I can hear the fireworks going off, I'm about an hour's drive from Philadelphia, so it's not surprising that people are celebrating, despite the fact that it's cold and raining. I may be going to Philadelphia this year to get my citizenship so I should roll up in there with that jersey and see if I'll get any looks. I did one time walking the dog in my city, a guy yelled "Eagles!" and I just smiled and nodded. I don't watch any sports, but I'll take the nice gesture anyways.


----------



## brickmii82 (Feb 5, 2018)

RustInPeace said:


> It's their first Super Bowl ever. I used to be an Eagles fan and watched football, but that all ended when they choked against the Patriots in Super Bowl 39, so I wanted the result to be different this time. I didn't watch the game, I watched Mighty Morphin Power Rangers instead. I have a secondhand jersey for number 10, Johnson, but I don't know who that is. Marcus Johnson? He's a current Eagle, but different number, some other Johnson came up on Google but I don't know, not number 10.
> 
> I can hear the fireworks going off, I'm about an hour's drive from Philadelphia, so it's not surprising that people are celebrating, despite the fact that it's cold and raining. I may be going to Philadelphia this year to get my citizenship so I should roll up in there with that jersey and see if I'll get any looks. I did one time walking the dog in my city, a guy yelled "Eagles!" and I just smiled and nodded. I don't watch any sports, but I'll take the nice gesture anyways.
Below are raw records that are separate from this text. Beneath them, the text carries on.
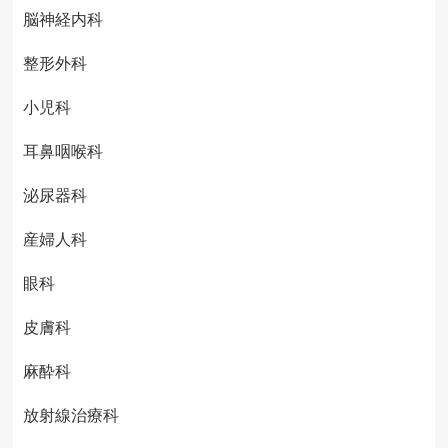
脳神経内科
整形外科
小児科
耳鼻咽喉科
泌尿器科
産婦人科
眼科
皮膚科
麻酔科
放射線治療科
Yup! I actually like the Pats, but Philly earned this by busting their asses and never getting complacent. After everything they’ve gone through since their last championship in 1960, they deserve this and I’m super happy for them and their fans. Great game and great team.


----------



## GhostLatte (Feb 5, 2018)

Can't wait to see the salty Patriots fans.


----------



## RustInPeace (Feb 5, 2018)

GhostLatte said:


> Can't wait to see the salty Patriots fans.



I wasn't watching them, but I had a page open that lists camgirls that are online on a certain site. Two of which were Pats fans, one got offline suddenly minutes before the game ended, one logged off immediately after. I smiled at that. I wish I watched the former, smiles, and then a sudden log-off after a brief moment where her face was sour. That pleases me for some reason. I like the lament more than the celebration, unless the celebration involves liked celebrities. In this case, I'd like to see Sly Stallone and Will Smith's reaction to this win. Or Donovan McNabb, the choke artist from Super Bowl 39, his lament, that fucker, betrayed me in 2005.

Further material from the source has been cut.